Militant Islam now threatened the regime which had nurtured it. But while the government sometimes used coercive means to punish Pakistan-trained Islamists involved in violence – some famously had their beards shaved off with chilli sauce instead of foam – for the most part, it chose accommodation. Islamists who accepted the established political order – a group who call themselves ‘super-Salafis,’ to distinguish themselves from the jihadi ‘Dots’ – were given considerable freedom.

Ali Shareef, for example, returned to the Maldives despite his abortive plan to over throw the Government, and secured an appointment in the judicial service. He used his influence to help build the Islamist mini-state on Himandhoo, which, among other things, ran a Salafi mosque that rejected state-approved liturgical practices. Charges against Ibrahim Asif were dropped, after the Maldives Police chose not to secure witnesses or forensic evidence from India. Jaleel, Nasreen and Raushan, too, were set free.

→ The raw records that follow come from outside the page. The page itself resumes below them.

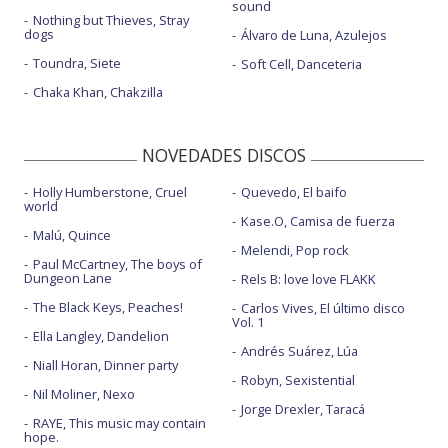
sound
Nothing but Thieves, Stray
dogs
Álvaro de Luna, Azulejos
Toundra, Siete
Soft Cell, Danceteria
Chaka Khan, Chakzilla
NOVEDADES DISCOS
Holly Humberstone, Cruel
Quevedo, El baifo
world
Kase.O, Camisa de fuerza
Malú, Quince
Melendi, Pop rock
Paul McCartney, The boys of
Dungeon Lane
Rels B: love love FLAKK
The Black Keys, Peaches!
Carlos Vives, El último disco
Vol. 1
Ella Langley, Dandelion
Andrés Suárez, Lúa
Niall Horan, Dinner party
Robyn, Sexistential
Nil Moliner, Nexo
Jorge Drexler, Taracá
RAYE, This music may contain
hope.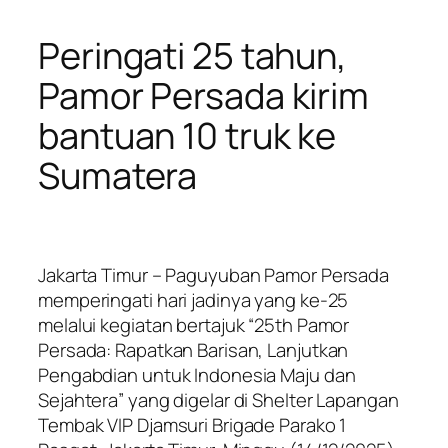
Peringati 25 tahun,
Pamor Persada kirim
bantuan 10 truk ke
Sumatera
Jakarta Timur – Paguyuban Pamor Persada
memperingati hari jadinya yang ke-25
melalui kegiatan bertajuk “25th Pamor
Persada: Rapatkan Barisan, Lanjutkan
Pengabdian untuk Indonesia Maju dan
Sejahtera” yang digelar di Shelter Lapangan
Tembak VIP Djamsuri Brigade Parako 1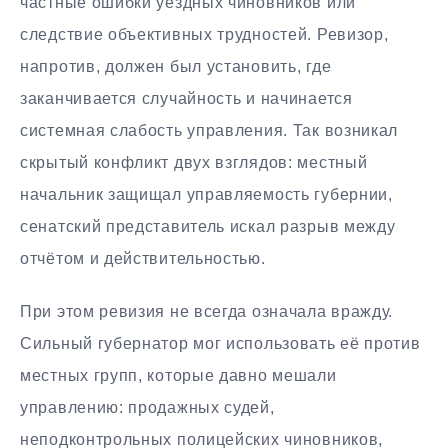
частные ошибки уездных чиновников или
следствие объективных трудностей. Ревизор,
напротив, должен был установить, где
заканчивается случайность и начинается
системная слабость управления. Так возникал
скрытый конфликт двух взглядов: местный
начальник защищал управляемость губернии,
сенатский представитель искал разрыв между
отчётом и действительностью.
При этом ревизия не всегда означала вражду.
Сильный губернатор мог использовать её против
местных групп, которые давно мешали
управлению: продажных судей,
неподконтрольных полицейских чиновников,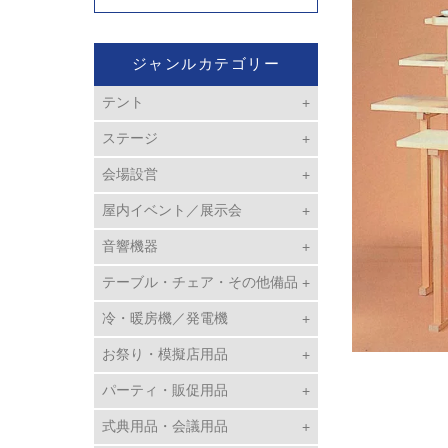
ジャンルカテゴリー
テント
ステージ
会場設営
屋内イベント／展示会
音響機器
テーブル・チェア・その他備品
冷・暖房機／発電機
お祭り・模擬店用品
パーティ・販促用品
式典用品・会議用品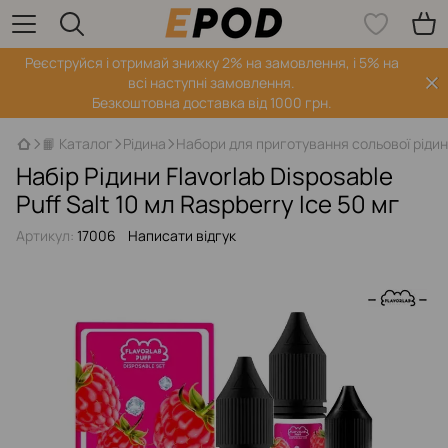
Реєструйся і отримай знижку 2% на замовлення, і 5% на
всі наступні замовлення.
Безкоштовна доставка від 1000 грн.
📙 Каталог
Рідина
Набори для приготування сольової ріди
Набір Рідини Flavorlab Disposable
Puff Salt 10 мл Raspberry Ice 50 мг
Артикул:
17006
Написати відгук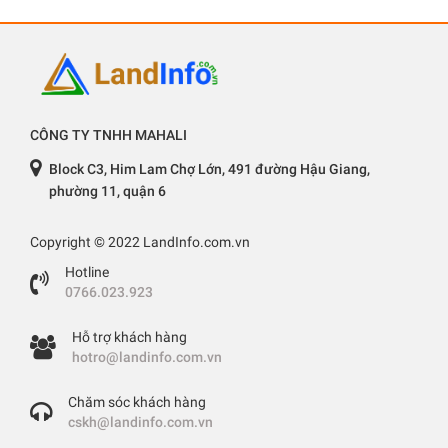
CÔNG TY TNHH MAHALI
Block C3, Him Lam Chợ Lớn, 491 đường Hậu Giang,
phường 11, quận 6
Copyright © 2022 LandInfo.com.vn
Hotline
0766.023.923
Hỗ trợ khách hàng
hotro@landinfo.com.vn
Chăm sóc khách hàng
cskh@landinfo.com.vn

Police shut down the Himandhoo mosque in 2006, but it was allowed to resume operations within weeks. Ibrahim Shameem, a Government supporter on the island who resisted the Islamists, was assassinated two months later in a reprisal killing that went unpunished. And while the Islamists and Police fought a street battle in June after officials attempted to close down a Salafi mosque in Male, at least two others operated unhindered. One, investigators have now found, gave birth to the cell which carried out the Sultan Park bombing.

Now under pressure, the Maldives finally appears to be cracking down. Soon after the Sultan Park bombing, troops and Police moved to clear the mini-state in Himandhoo, while Salafi mosques have been closed down. Almost a hundred people have been arrested. Still, trouble could lie ahead. Elections are scheduled for next year, and some analysts believe jihadis will escalate operations to ensure their cadre are not won away by mainstream parties like the secular Maldivian Democratic Party or Islamist Adaalath. Intelligence officials are also concerned at the possible use of remote Maldives Islands by organisations like the LeT, as well as at the steady flow of funds to local Islamists from organisations in Pakistan, west Asia, and the United Kingdom.

Hell, it would appear, isn’t that far a journey from paradise.

The writer is Deputy Editor and Chief of Bureau, Frontline, New Delhi, India.